La préparation d’une vente aux enchères de graffiti nécessite finalement de travailler à la manière d’une galerie…
En effet, la préparation d’une vente de graffiti est à mi-chemin entre le travail mené dans les institutions, dans les galeries et dans les ventes aux enchères. Pour ma première vente Graffiti, j’ai été amenée à rédiger, pour le catalogue, un dictionnaire, des textes sur les artistes, et même des interviews. Le graffiti est encore un marché de niche, avec peu de collectionneurs, ce qui me donne une grande liberté en traitant le sujet dans une logique curatoriale. Cette première vente, je l’ai ainsi organisée à la manière d’une exposition, en trois temps : les dessins préparatoires de métro (sketches), la photographie, et le travail d’atelier. Elle offrait un beau parallèle Old School / New School entre les œuvres présentées, certaines ayant près de 50 ans et marquant les débuts du graffiti et d’autres émanant d’artistes actifs depuis peu.
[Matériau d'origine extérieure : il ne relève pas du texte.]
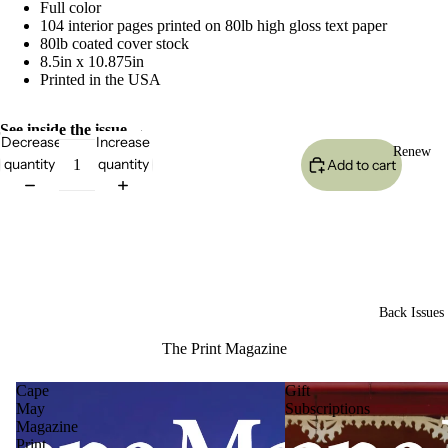
Full color
104 interior pages printed on 80lb high gloss text paper
80lb coated cover stock
8.5in x 10.875in
Printed in the USA
See inside the issue →
Decrease
Increase
Renew
quantity
quantity
Add to cart
Back Issues
The Print Magazine
Cape
Gift
May
Subscriptions
Magazine
Print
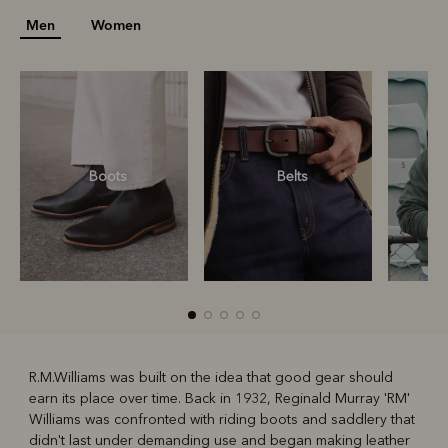
Men
Women
Boots
Belts
S
R.M.Williams was built on the idea that good gear should
earn its place over time. Back in 1932, Reginald Murray 'RM'
R
Boots
Belts
Williams was confronted with riding boots and saddlery that
didn't last under demanding use and began making leather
« Mon rêve serait de voir un vernissage d’exposition où artistes, collectionneurs et professionnels passent du temps ensemble de manière plus informelle. »
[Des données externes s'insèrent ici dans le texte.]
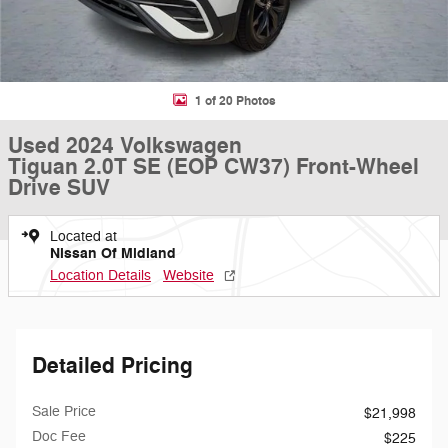
1 of 20 Photos
Used 2024 Volkswagen
Tiguan 2.0T SE (EOP CW37) Front-Wheel
Drive SUV
Located at
Nissan Of Midland
Location Details
Website
Detailed Pricing
Sale Price
$21,998
Doc Fee
$225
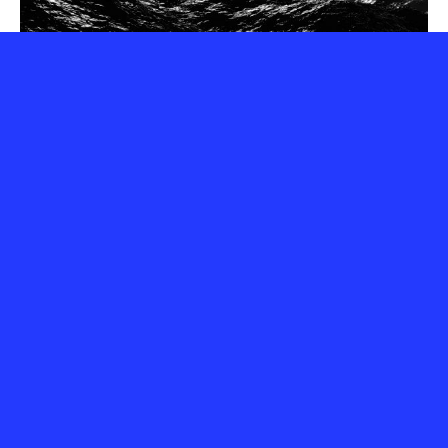
Webinar 1 – Responsible Digital
Practices in the Cultural Sector
9 December 2025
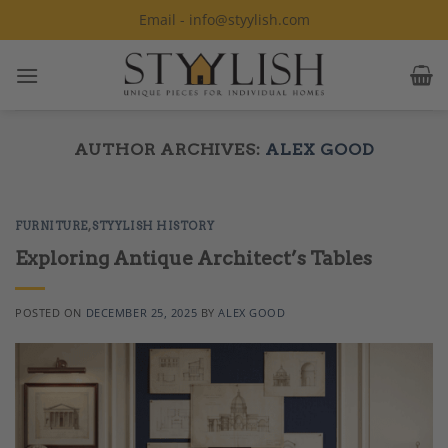
Skip
Email - info@styylish.com
to
content
AUTHOR ARCHIVES:
ALEX GOOD
FURNITURE
,
STYYLISH HISTORY
Exploring Antique Architect’s Tables
POSTED ON
DECEMBER 25, 2025
BY
ALEX GOOD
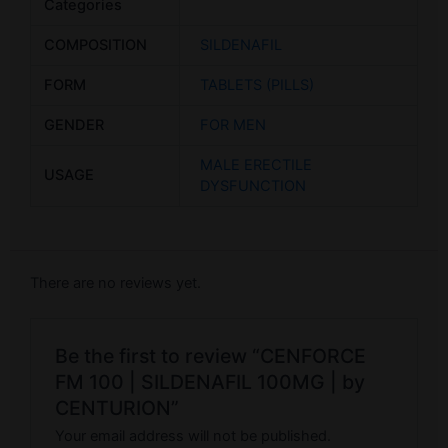
Categories
COMPOSITION
SILDENAFIL
FORM
TABLETS (PILLS)
GENDER
FOR MEN
MALE ERECTILE
USAGE
DYSFUNCTION
There are no reviews yet.
Be the first to review “CENFORCE
FM 100 | SILDENAFIL 100MG | by
CENTURION”
Your email address will not be published.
Lors de cette vente, des personnalités historiques du graffiti côtoyaient de jeunes talents. Les enchères sont-elles un tremplin intéressant pour les artistes ?
L’exposition précédent la vente est gratuite, et ouverte à tous, ce qui donne de la visibilité à une jeune scène montante qui n’est pas forcément présente sur le marché ou dans les institutions. Le résultat final de la vente compte, mais une œuvre invendue bénéficie également de visibilité, la vente et le catalogue édité font date et servent effectivement de tremplin. J’ai pu par exemple vendre des photos de Crapule2000, que les nouveaux acheteurs connaissaient à travers les réseaux. Cet artiste n’expose pas en galerie, la vente aux enchères était donc l’occasion de faire venir son public et de leur permettre de s’offrir l’une de ses photographies.
Ouvrir les salles des ventes au plus grand nombre et attirer un nouveau type de clients est aujourd’hui le défi majeur pour les commissaires-priseurs…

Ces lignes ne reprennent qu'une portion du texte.